( plaque 1 ) Historic photographs and plans courtesy of English Heritage, Chatham Historic Dockyard Trust and © National Maritime Museum, London.
The story of the Bell Mast begins in the 1850's at Chatham. The plan shows Chatham Dockyard in 1864. Many of the buildings shown on the plan still exist today. the Lower Boat House, North Mast Pond and Covered Slips can be seen from here.
HMS Undaunted was laid down in May 1859 and launched on the 1st of January 1861. She was built at Chatham Dockyard in no. 3 Covered Slip. She was one of 5 ships of the Immortalite class, a wooden screw frigate. She measured 250ft x 52ft 1in x 22ft 9in, ( 76.20 x 16.09 x 6.93m ) and had 51 guns. Her gun deck was 70ft longer than the gun deck in Nelson's Victory.
( plaque 2 ) The 19th century saw the introduction of new materials: Wrought Iron and Steel. These began to be used in shipbuilding.
In 1872 the 3 timber masts were removed from HMS Undaunted and replaced by new Wrought Iron masts. The original drawings for one of these, the foremast is shown here. The mast was about 109ft 6in ( 33.38m ) high and had a timber top. In 1875 the Undaunted was fitted for screw propulsion at Sheerness Yard. Drawings were made of the ship at that time. A plan of the upper deck is shown here. In 1882 after 21 years as a Naval ship, the technology of ship building had moved on and the HMS Undaunted was de commissioned and sold to Castles Ship Breakers.

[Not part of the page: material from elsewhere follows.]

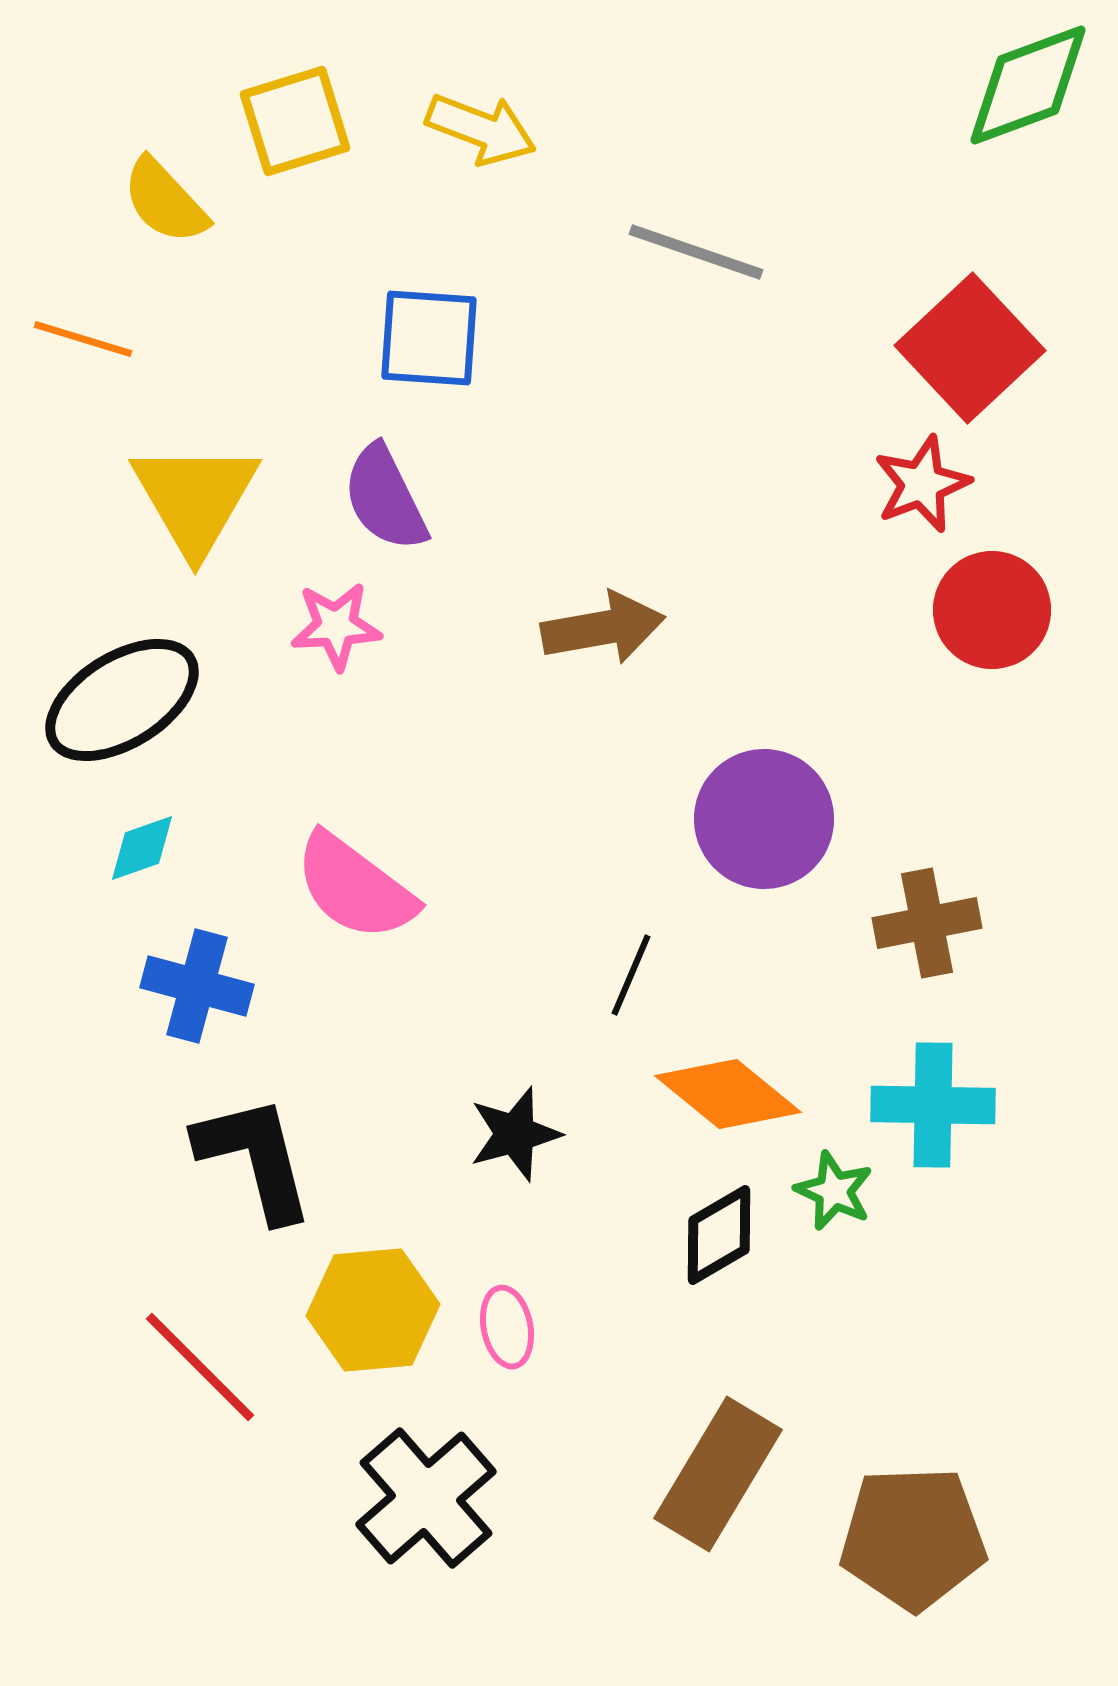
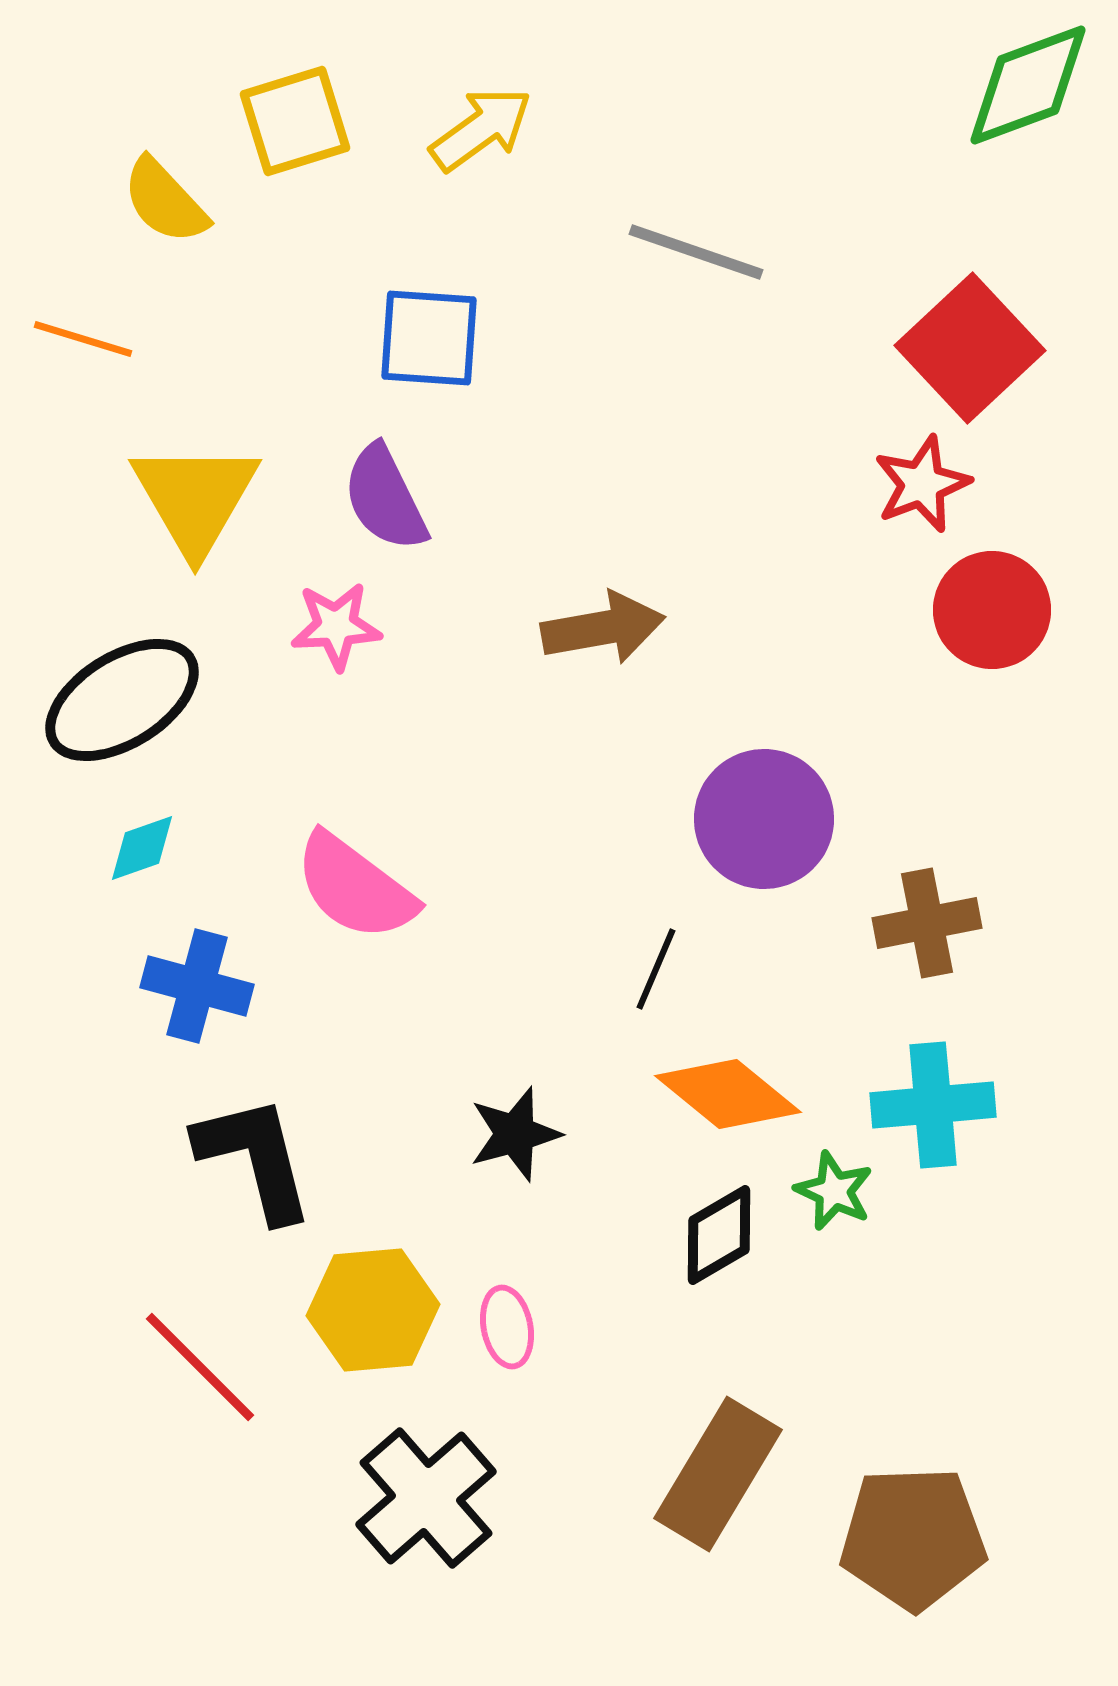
yellow arrow: rotated 57 degrees counterclockwise
black line: moved 25 px right, 6 px up
cyan cross: rotated 6 degrees counterclockwise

( plaque 3 ) 12 years later in 1898 the wrought iron foremast of HMS Undaunted appears again. A cupola and bell were added to the top and a shelter at the base of the mast. The drawing showing the design for this is shown here. The Bell Tower or 'Bell Mast' was erected close to Pembroke Gate at Chatham naval dockyard in 1898.
( plaque 4 ) From 1898 - 1984 the Bell Mast stood in in the Dockyard at Pembroke Gate. Up to 1940 it was used as a muster bell to summon the workmen to the yard. There were two shifts a day and anyone arriving up to 15 minutes late had from 1/16 - ½ days pay docked.
There were 3 bell towers at the dockyard, located at the Main Gate, Gillingham Gate and Pembroke Gate. The plan dated 1961 shows this.
The Bell Tower near Main Gate is still standing. It dates from about 1820. The bell was originally at Deptford Dockyard and was put up at Chatham in 1869.
In 1969 the Bell Mast was designated a 'Scheduled Ancient Monument'. In 1984 the Naval Dockyard closed and it was divided into three areas: the Historic Dockyard, Chatham Maritime and the commercial port.
The Bell Mast was taken down in 1992 to allow the building of the Medway Tunnel and the beginning of the regeneration of Chatham Maritime. The Bell Mast was stored temporarily in the Boiler Shop.
( plaque 5 ) 1n 2000 -
2001 the Bell Mast was refurbished and re-erected on this site by the South East England Development Agency. The work was carried out in 3 stages.
Stage 1 In situ refurbishment of Mast, Cupola and bell in the Boiler Shop.
Stage 2 Moving the Bell Mast from the Boiler Shop to the site: a temporary road was constructed and a special 72 wheeler tractor and trailer unit 47m long was brought from Holland to transport the mast.
Stage 3 Erecting the Bell Mast and creating an area of public open space around it including this exhibition.
The location of the Bell Mast has been carefully chosen. The area around it has been specially designed to give the mast a fitting setting and to help explain the history of this extraordinary landmark.
( plaque 6 ) The Bell Mast has been refurbished and re-erected by South East England Development Agency as part of the regeneration of Chatham Maritime.
The design team were Bell Fischer Landscape Architects and Harris & Sutherland, Civil Engineers.
The Bell Mast was refurbished by Dorothea Restorations Ltd and re-erected by Brett Construction Ltd.